The people who wrote the Declaration of Independence also increased the polarization in the country by doing the right thing.
My point is this: doing the right thing doesn't always have the immediate effect of uniting a country, and polarizing the country doesn't mean that what you're doing isn't right.
This is one of the more outrageous posts I have ever seen here, Martin Luther King Jr, UNITED people in the cause for civil rights. America was united in outrage over the way the marchers were treated. King brought people together in the casue for civil rights. No leader is going to unite everyone. Bush was elected to to lead all of America. Martin Luther King's role was to achieve civil rights for a minority. Comparing Bush to MLK is blashpemous. And stupid.
Roxxxanne wrote:Brandon9000 wrote:Did Martin Luther King Jr., in his own time, unite or divide America? Divide of course, since he lead black people to peacefully demand their rights. People were marching through the streets while local police forces tried to stop them with water cannon. The movie, "Mississippi Burning" depicts the murder of three civil rights workers by police in 1964. It doesn't show a country united - quite the opposite. In fact, in his own time, MLK polarized the country. How did he do it? By being very insistent about a truth that not everyone wanted to hear: all men are created equal.
The people who wrote the Declaration of Independence also increased the polarization in the country by doing the right thing.
My point is this: doing the right thing doesn't always have the immediate effect of uniting a country, and polarizing the country doesn't mean that what you're doing isn't right.
This is one of the more outrageous posts I have ever seen here, Martin Luther King Jr, UNITED people in the cause for civil rights. America was united in outrage over the way the marchers were treated. King brought people together in the casue for civil rights. No leader is going to unite everyone. Bush was elected to to lead all of America. Martin Luther King's role was to achieve civil rights for a minority. Comparing Bush to MLK is blashpemous. And stupid.
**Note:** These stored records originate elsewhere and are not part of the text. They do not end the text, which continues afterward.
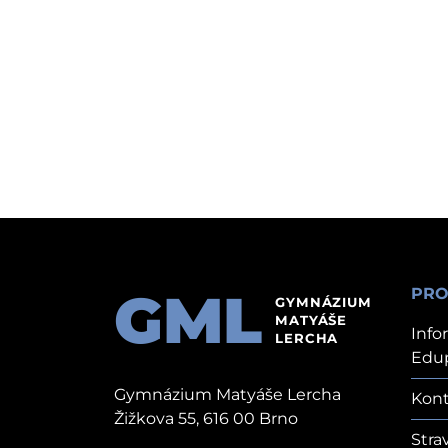
GML
PRO
GYMNÁZIUM
MATYÁŠE
Info
LERCHA
Edu
Gymnázium Matyáše Lercha
Kont
Žižkova 55, 616 00 Brno
Stra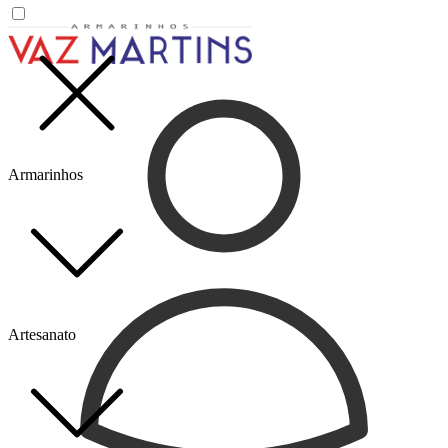
Armarinhos
Artesanato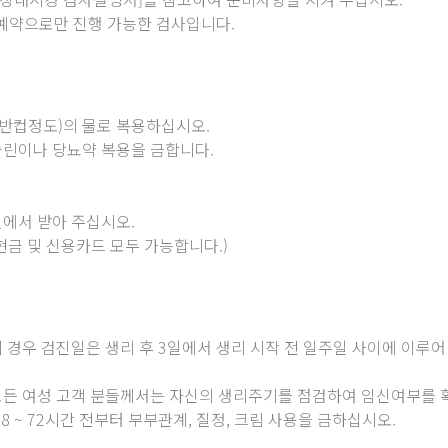
예약으로만 진행 가능한 검사입니다.
반컵정도)의 물로 복용하십시오.
슐린이나 당뇨약 복용을 금합니다.
에서 받아 주십시오.
금 및 신용카드 모두 가능합니다.)
경우 검진일은 생리 후 3일에서 생리 시작 전 일주일 사이에 이루어
모든 여성 고객 분들께서는 자신의 생리주기를 점검하여 임신여부를 
 ~ 72시간 전부터 부부관계, 질정, 크림 사용을 금하십시오.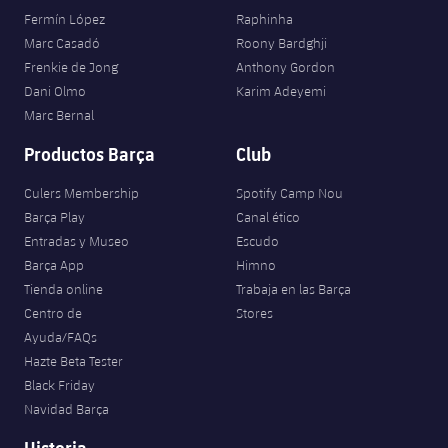
Fermín López
Raphinha
Marc Casadó
Roony Bardghji
Frenkie de Jong
Anthony Gordon
Dani Olmo
Karim Adeyemi
Marc Bernal
Productos Barça
Club
Culers Membership
Spotify Camp Nou
Barça Play
Canal ético
Entradas y Museo
Escudo
Barça App
Himno
Tienda online
Trabaja en las Barça
Centro de
Stores
Ayuda/FAQs
Hazte Beta Tester
Black Friday
Navidad Barça
Historia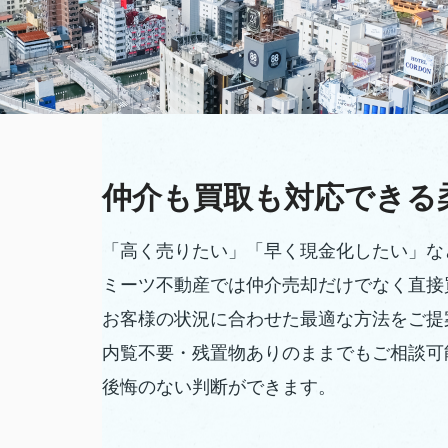
仲介も買取も対応できる
「高く売りたい」「早く現金化したい」な
ミーツ不動産では仲介売却だけでなく直接
お客様の状況に合わせた最適な方法をご提
内覧不要・残置物ありのままでもご相談可
後悔のない判断ができます。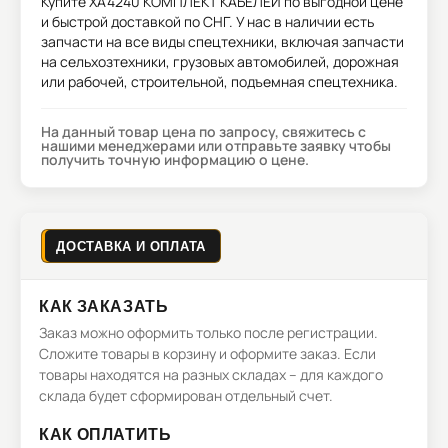
Купите
XA4240 КОМПЛЕКТ КАБЕЛЕЙ
по выгодной цене
и быстрой доставкой по СНГ. У нас в наличии есть
запчасти на все виды спецтехники, включая запчасти
на сельхозтехники, грузовых автомобилей, дорожная
или рабочей, строительной, подъемная спецтехника.
На данный товар цена по запросу, свяжитесь с
нашими менеджерами или отправьте заявку чтобы
получить точную информацию о цене.
ДОСТАВКА И ОПЛАТА
КАК ЗАКАЗАТЬ
Заказ можно оформить только после регистрации.
Сложите товары в корзину и оформите заказ. Если
товары находятся на разных складах – для каждого
склада будет сформирован отдельный счет.
КАК ОПЛАТИТЬ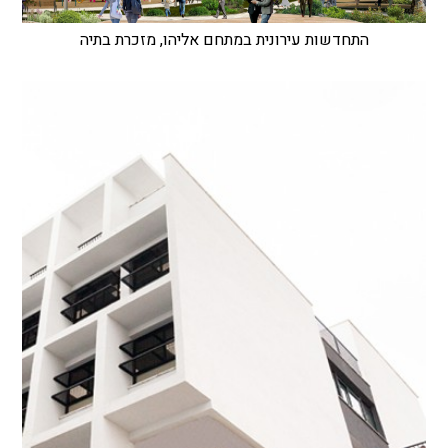
התחדשות עירונית במתחם אליהו, מזכרת בתיה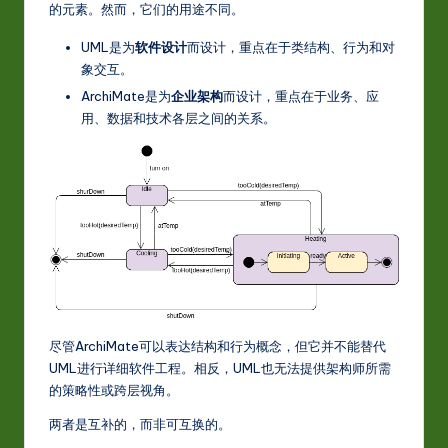
的元素。然而，它们的用途不同。
w
UML是为
软件设计
而设计，重点在于类结构、行为和对
a
象交互。
r
ArchiMate是为
企业架构
而设计，重点在于业务、应
用、数据和技术各层之间的关系。
e
In
n
o
v
a
ti
尽管ArchiMate可以表达结构和行为概念，但它并不能替代
o
UML进行详细软件工程。相反，UML也无法提供架构师所需
n
的策略性或跨层视角。
两者是互补的，而非可互换的。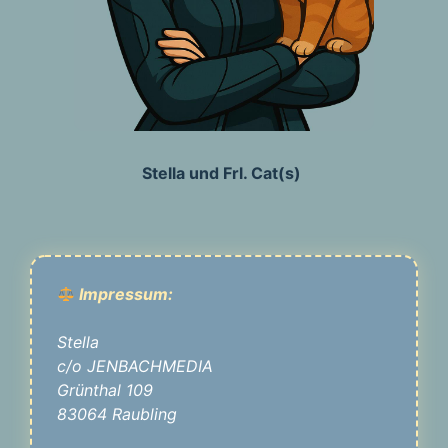
Stella und Frl. Cat(s)
Impressum:
Stella
c/o JENBACHMEDIA
Grünthal 109
83064 Raubling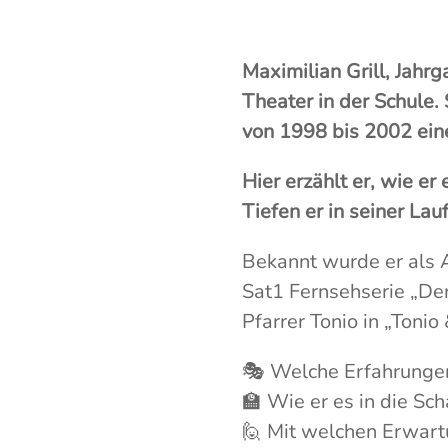
Maximilian Grill, Jahr
Theater in der Schule.
von 1998 bis 2002 eine
Hier erzählt er, wie e
Tiefen er in seiner La
Bekannt wurde er als 
Sat1 Fernsehserie „Der
Pfarrer Tonio in „Tonio &
🎭 Welche Erfahrungen
🏫 Wie er es in die Sch
🙋 Mit welchen Erwartu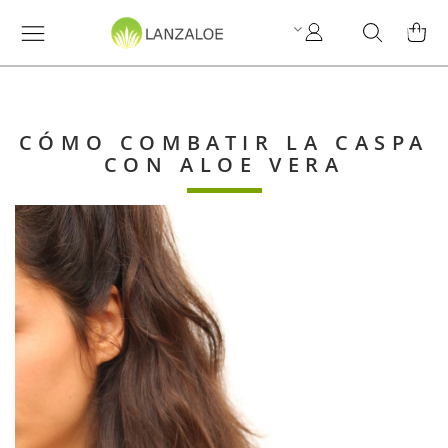
Mi
Search
MI C
cuenta
CÓMO COMBATIR LA CASPA
CON ALOE VERA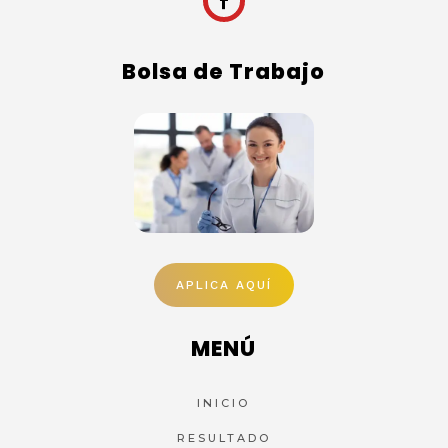
Bolsa de Trabajo
APLICA AQUÍ
MENÚ
INICIO
RESULTADO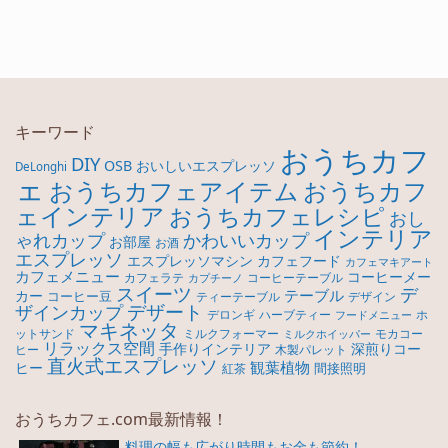
キーワード
おうちカフ
DIY
OSB
おいしいエスプレッソ
DeLonghi
ェ
おうちカフ
おうちカフェアイテム
ェインテリア
おうちカフェレシピ
おし
インテリア
ゃれカップ
かわいいカップ
お部屋
お酒
エスプレッソ
エスプレッソマシン
カフェフード
カフェマキアート
カフェメニュー
コーヒーメー
カフェラテ
コーヒーテーブル
カプチーノ
スイーツ
デ
テーブル
カー
コーヒー豆
ティーテーブル
デザイン
デザート
ザインカップ
デロンギ
ハーブティー
ホ
フードメニュー
マキネッタ
モカコー
ットサンド
ミルクフォーマー
ミルクホイッパー
リラックス空間
手作りインテリア
深煎りコー
ヒー
木製パレット
直火式エスプレッソ
観葉植物
ヒー
間接照明
紅茶
おうちカフェ.com最新情報！
料理の幅も広がり時間もお金も節約！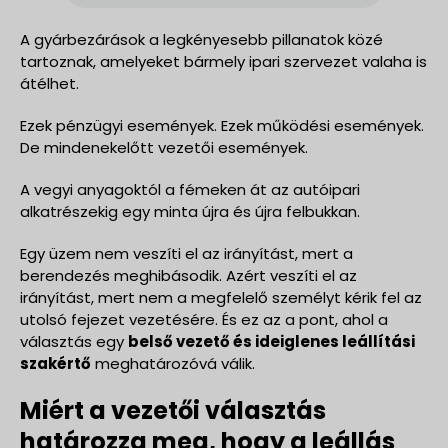
A gyárbezárások a legkényesebb pillanatok közé
tartoznak, amelyeket bármely ipari szervezet valaha is
átélhet.
Ezek pénzügyi események. Ezek működési események.
De mindenekelőtt vezetői események.
A vegyi anyagoktól a fémeken át az autóipari
alkatrészekig egy minta újra és újra felbukkan.
Egy üzem nem veszíti el az irányítást, mert a
berendezés meghibásodik. Azért veszíti el az
irányítást, mert nem a megfelelő személyt kérik fel az
utolsó fejezet vezetésére. És ez az a pont, ahol a
választás egy
belső vezető és ideiglenes leállítási
szakértő
meghatározóvá válik.
Miért a vezetői választás
határozza meg, hogy a leállás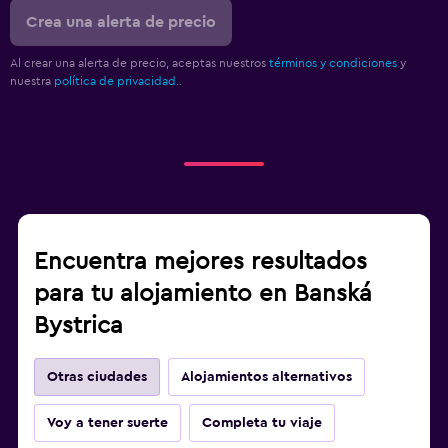
Crea una alerta de precio
Al crear una alerta de precio, aceptas nuestros
términos y condiciones
y
nuestra
política de privacidad.
.
Encuentra mejores resultados
para tu alojamiento en Banská
Bystrica
Otras ciudades
Alojamientos alternativos
Voy a tener suerte
Completa tu viaje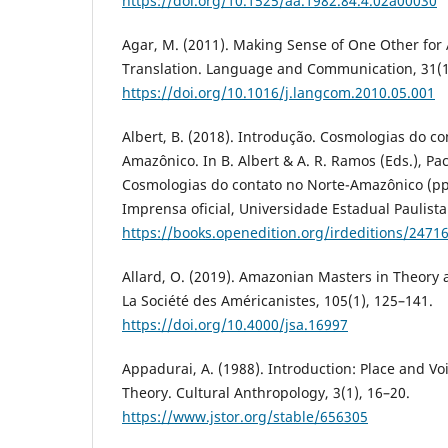
https://doi.org/10.1525/aa.1982.84.4.02a00030
Agar, M. (2011). Making Sense of One Other for
Translation. Language and Communication, 31(1
https://doi.org/10.1016/j.langcom.2010.05.001
Albert, B. (2018). Introdução. Cosmologias do co
Amazônico. In B. Albert & A. R. Ramos (Eds.), Pa
Cosmologias do contato no Norte-Amazônico (pp.
Imprensa oficial, Universidade Estadual Paulista
https://books.openedition.org/irdeditions/2471
Allard, O. (2019). Amazonian Masters in Theory a
La Société des Américanistes, 105(1), 125–141.
https://doi.org/10.4000/jsa.16997
Appadurai, A. (1988). Introduction: Place and Vo
Theory. Cultural Anthropology, 3(1), 16–20.
https://www.jstor.org/stable/656305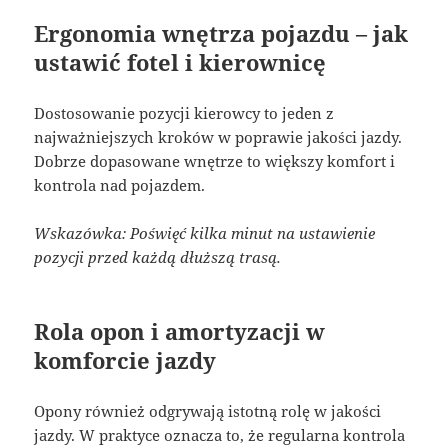
Ergonomia wnętrza pojazdu – jak
ustawić fotel i kierownicę
Dostosowanie pozycji kierowcy to jeden z
najważniejszych kroków w poprawie jakości jazdy.
Dobrze dopasowane wnętrze to większy komfort i
kontrola nad pojazdem.
Wskazówka: Poświęć kilka minut na ustawienie
pozycji przed każdą dłuższą trasą.
Rola opon i amortyzacji w
komforcie jazdy
Opony również odgrywają istotną rolę w jakości
jazdy. W praktyce oznacza to, że regularna kontrola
On the contrary. When you see an image of people marching in the streets with King for their rights, and the police shooting them down with water cannon, that doesn't look like unity to me. Within his lifetime, his actions caused more polarization than unity. People who take a stand for the right thing often cause great dissension at first.
It seems to me the opposite is the case with Bush. Everybody couldn't agree more with Bush in 2001 and the unity was probably record breaking and now well, maybe the unity is record breaking again.
Bush's approval rating is again at 39%.
Quote:Poll: Americans nervous about Iran
Bush's approval rating drops to 39 percent
source
For an overall look at how at first Americans were behind Bush but now are not look
here
Brandon9000 wrote:On the contrary. When you see an image of people marching in the streets with King for their rights, and the police shooting them down with water cannon, that doesn't look like unity to me. Within his lifetime, his actions caused more polarization than unity. People who take a stand for the right thing often cause great dissension at first.
So the country was united before King organized these protests?